Ph.D. Candidacy Exam - Aortic and Microvascular Endothelial Calcium and Nitric Oxide Response to Shear Stress and the Role of Calcium in Nitric Oxide Production
Date: February 1, 2006
Time: 1:00 PM
Location: Bossone Research Enterprise Center, Room: 303
Dihui Hong, M.S.
Advisors: Kenneth A. Barbee, Ph.D., Donald G. Buerk, Ph.D. and Dov Jaron, Ph.D.
Background and Objectives:
Endothelial cells (ECs) are subject to the shear stress generated by blood flowing past their apical surfaces. Changes in fluid shear stress could be sensed directly by cells and elicit a cascade of responses which include the elevation of intracellular Ca2+ and production of nitric oxide (NO). Calcium is an essential trigger to a cascade of physiological and biochemical responses to shear stress and NO regulates several vascular functions such as vessel relaxation and inhibition of platelet aggregation. This study aims to quantify the relationship between shear stress and NO release; compare the calcium and NO response to shear stress between the ECs from large vessels and microvessels; and investigate the efficiency of calcium through a variety of different calcium channels in eNOS activation. Further extend this study to evaluate the role of calcium from various calcium channels in shear stress-induced NO release.

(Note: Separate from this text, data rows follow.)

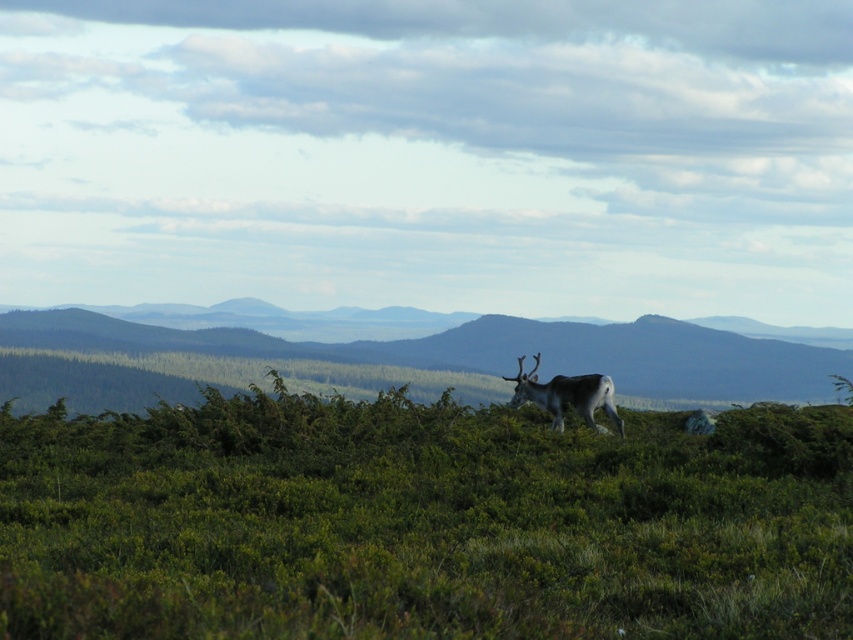 Does green grassy hillside at center appear over grayish-brown fur deer at center?

No.

Is the position of green grassy hillside at center less distant than that of grayish-brown fur deer at center?

No.

Locate an element on the screen. The width and height of the screenshot is (853, 640). green grassy hillside at center is located at coordinates (457, 355).

Where is `green grassy hillside at center`? This screenshot has height=640, width=853. green grassy hillside at center is located at coordinates (457, 355). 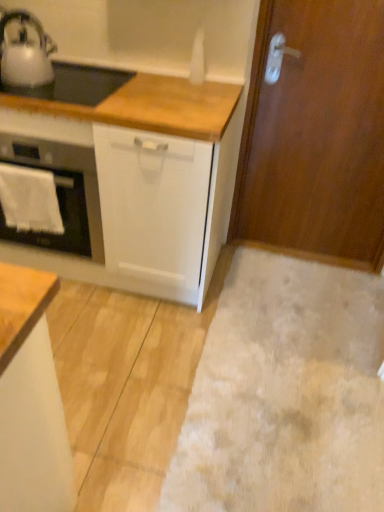 Question: Is beige carpet at lower right turned away from white matte cabinet at lower left?

Choices:
 (A) yes
 (B) no

Answer: (B)

Question: Considering the relative sizes of beige carpet at lower right and white matte cabinet at lower left in the image provided, is beige carpet at lower right shorter than white matte cabinet at lower left?

Choices:
 (A) no
 (B) yes

Answer: (B)

Question: From a real-world perspective, is beige carpet at lower right under white matte cabinet at lower left?

Choices:
 (A) yes
 (B) no

Answer: (A)

Question: Is white matte cabinet at lower left inside beige carpet at lower right?

Choices:
 (A) yes
 (B) no

Answer: (B)

Question: Is beige carpet at lower right taller than white matte cabinet at lower left?

Choices:
 (A) yes
 (B) no

Answer: (B)

Question: In the image, is wooden door at right on the left side or the right side of white matte cabinet at lower left?

Choices:
 (A) right
 (B) left

Answer: (A)

Question: Considering their positions, is wooden door at right located in front of or behind white matte cabinet at lower left?

Choices:
 (A) front
 (B) behind

Answer: (B)

Question: From their relative heights in the image, would you say wooden door at right is taller or shorter than white matte cabinet at lower left?

Choices:
 (A) short
 (B) tall

Answer: (B)

Question: Considering the positions of wooden door at right and white matte cabinet at lower left in the image, is wooden door at right bigger or smaller than white matte cabinet at lower left?

Choices:
 (A) big
 (B) small

Answer: (B)

Question: From the image's perspective, relative to metallic silver kettle at upper left, is white towel at left above or below?

Choices:
 (A) above
 (B) below

Answer: (B)

Question: Does point (52, 184) appear closer or farther from the camera than point (21, 77)?

Choices:
 (A) closer
 (B) farther

Answer: (B)

Question: Is white towel at left in front of or behind metallic silver kettle at upper left in the image?

Choices:
 (A) behind
 (B) front

Answer: (A)

Question: Is white towel at left inside the boundaries of metallic silver kettle at upper left, or outside?

Choices:
 (A) inside
 (B) outside

Answer: (B)

Question: From the image's perspective, relative to wooden door at right, is white matte cabinet at lower left above or below?

Choices:
 (A) below
 (B) above

Answer: (A)

Question: Considering the positions of white matte cabinet at lower left and wooden door at right in the image, is white matte cabinet at lower left taller or shorter than wooden door at right?

Choices:
 (A) tall
 (B) short

Answer: (B) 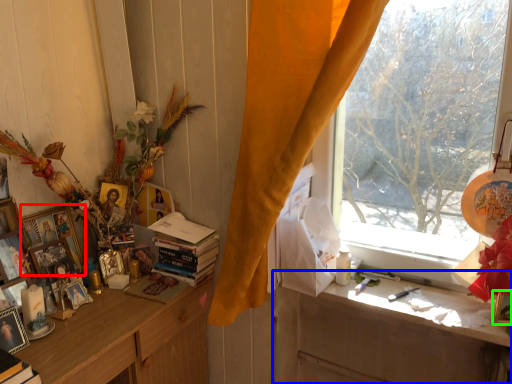 Question: Which object is the farthest from picture frame (highlighted by a red box)? Choose among these: desk (highlighted by a blue box) or picture frame (highlighted by a green box).

Choices:
 (A) desk
 (B) picture frame

Answer: (B)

Preliminary research has focused on comparing the difference in calcium responses between macrovascular and microvascular endothelial cells in response to different levels of shear stress. In Bovine aortic endothelial cells( BAECs, macrovascular), the onset of shear stress elicited a transient increase in intracellular calcium concentration that was spatially uniform, synchronous, and dose dependent. In contrast, the response of rat adrenomedulary endothelial cells (RAMECs, microvascular) was heterogeneous in time and space. Shear stress induced calcium waves that originated from one or several cells and propagated to neighboring cells. The initiation and the propagation of calcium waves in RAMECs were significantly suppressed under conditions in which either purinergic receptors were blocked by suramin or extracellular ATP was degraded by apyrase. Exogenously applied ATP produced similarly heterogeneous responses. The preliminary results suggest that shear stress stimulates RAMECs to release ATP, causing the increase in intracellular calcium concentration via purinergic receptors in cells that are heterogeneously sensitive to ATP. The propagation of the calcium signal is also mediated by ATP, and the spatial pattern suggests a locally elevated ATP concentration in the vicinity of the initially responding cells. In addition to calcium studies, we also conducted experiments to quantitatively measure NO release from BAECs in response to different shear stresses using microelectrode positioned in a parallel flow chamber. The preliminary data in NO experiments suggest that NO production rate vary as a nonlinear function of shear stress.
The Bossone Research Enterprise Center is located at the corner of 32nd and Market Streets.